Originally designed and marketed as a home audio “bookshelf” speaker, the Yamaha NS-10M has gained notoriety and popularity as a nearfield studio monitor starting from it’s appearance at the legendary Power Station studio in NYC.
The NS10 won Yamaha a Technical Grammy in 2007, citing that the speakers were used in “almost every studio.”
The NS10M “Pro” was introduced in 1987 and is technically an identical speaker. It came with grill covers and was designed for vertical orientation (most studios used NS-10M horizontally).
Notable users: Bob Clearmountain, Alan Moulder
The Yamaha NS10 is an 8-ohm two-way loudspeaker with a 10.4-litre Sealed cabinet measuring 382 × 215 × 199 millimetres (15.0 × 8.5 × 7.8 in) and weighing 6 kilograms (13.2 lb). Its 2.5 cm (0.98 in) particle-board cabinet has a wood veneer skin with seven black finishing layers. The domestic version of the speaker was vertically orientated, and came factory fitted with a grille.

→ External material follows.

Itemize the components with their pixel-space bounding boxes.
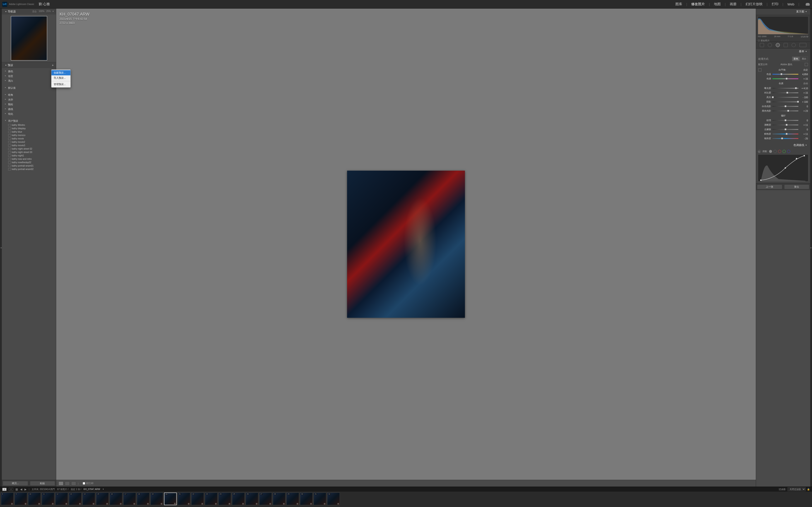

Its two drivers are a 180 mm paper woofer and a 35 mm soft-domed The woofer’s diaphragm, weighing 3.7 g, is manufactured from a flat sheet of pressed pulp paper. Unconventionally, it is formed into conical shape not through moulding or pressure, but by curling and then gluing the two ends together. Against the black finish of the cabinet, the white bass/mid driver cone is a distinctive and iconic feature of the product.
The network is second order passive, crossing over at 2 kHz. The frequency range is quoted from 60 Hz to 20 kHz, and rated power handling is 25–50 W. The early version of the speaker has press-down type output terminals; later models had screw terminals.